### Required work
A single number is the answer: the count of lines in the records that hold the word "الشامل".

Source data

[Start of Attachment]

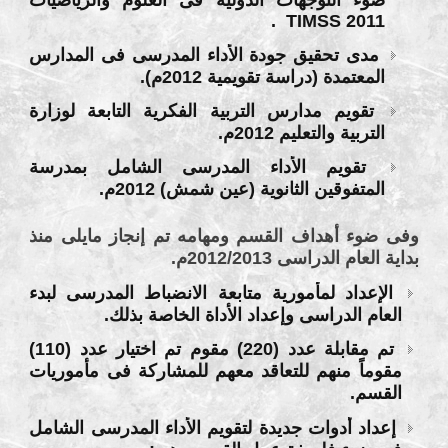
.
TIMSS 2011
مدى تحقيق جودة الأداء المدرسى فى المدارس
المعتمدة (دراسة تقويمية 2012م).
تقويم مدارس التربية الفكرية التابعة لوزارة
التربية والتعليم 2012م.
تقويم الأداء المدرسى الشامل بمدرسة
المتفوقين الثانوية (عين شمش) 2012م.
وفى ضوء أهداف القسم ومهامه تم إنجاز مايلى منذ
بداية العام الدراسى 2012/2013م.
الإعداد لمأمورية متابعة الانضباط المدرسى لبدء
العام الدراسى وإعداد الأداة الخاصة بذلك.
تم مقابلة عدد (220) مقوم تم اختيار عدد (110)
مقوماً منهم للتعاقد معهم للمشاركة فى مأموريات
القسم.
إعداد أدوات جديدة لتقويم الأداء المدرسى الشامل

[End of Attachment]

### Expected answer
2